Inflation has overtaken the COVID-19 pandemic as Americans’ top economic concern for 2022, according to the latest edition of the Argyle-Leger Confidence Report.
Market research and analytics firm Argyle said in a Jan. 31 statement that, while many Americans fear that the pandemic will continue to have a damaging impact on the economy in 2022, it’s surging prices that are front-of-mind.
Based on a survey of 1,005 Americans between Jan. 1 and 2, the report found that 66 percent of respondents cited inflation as their top worry for this year, 53 percent said it was the COVID-19 pandemic, 38 percent cited supply chain problems, and 31 percent pointed to excessive government spending.
“While there are many reasons for public pessimism as 2022 begins, it’s eye-opening to see inflation dwarf the pandemic as a top concern,” Argyle CEO Daniel Tisch said in a statement. “The fact that COVID is now a secondary economic issue is a critical sea change–one that must transform the way business and government leaders communicate with their public and stakeholders.”
Inflation has surged in countries across the world, with economists blaming a range of factors, including pandemic-related supply chain and labor force dislocations. Historically unprecedented levels of fiscal and monetary stimulus, along with savings accumulated during the pandemic, have also bolstered demand in the face of constrained supply, pushing up prices.
Most economists initially sided with central bankers in predicting “transitory” inflation that would soon pass, but with each successive economic data release showing more persistent price pressures, that framing has undergone a shift.
The latest quarterly Reuters survey of over 500 economists showed a much stickier inflation outlook than the previous one. The economists raised their 2022 inflation expectations for most of the 46 economies covered by the survey, while nearly 40 percent said inflation was the chief risk to the global economy this year—the most popular choice—with 35 percent saying it was new COVID-19 variants and 22 percent worrying about central banks hiking rates too fast.

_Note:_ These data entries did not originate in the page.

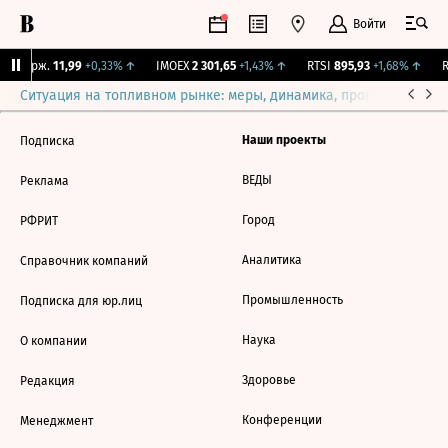
Войти
Y Бирж.
11,99
+0,33%
↑
IMOEX
2 301,65
+1,43%
↑
RTSI
895,93
+1,68%
↑
R
Ситуация на топливном рынке: меры, динамика, прогнозы
Выб
Наши проекты
Подписка
ВЕДЫ
Реклама
Город
РФРИТ
Аналитика
Справочник компаний
Промышленность
Подписка для юр.лиц
Наука
О компании
Здоровье
Редакция
Конференции
Менеджмент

While initially wedded to the “transitory” narrative, the Federal Reserve said late last year that it would stop using the term to describe the current bout of inflation. At its most recent policy meeting, the Fed signaled it would raise interest rates in March after whittling down its asset-buying program to zero. Markets are now pricing in four or five Fed rate hikes this year.
Inflation has also been a major factor depressing U.S. consumer sentiment, which fell to a decade low in late January.
Some economists have warned of a looming wage-price spiral, a kind of negative feedback loop where inflation expectations become more entrenched, prompting workers to demand higher wages, in turn putting more upward pressure on prices.
Meanwhile, Americans’ expectations for what inflation will be at the one-year and three-year horizons remained stuck at near record high readings for the second month in a row in December, according to the latest survey from the New York Federal Reserve.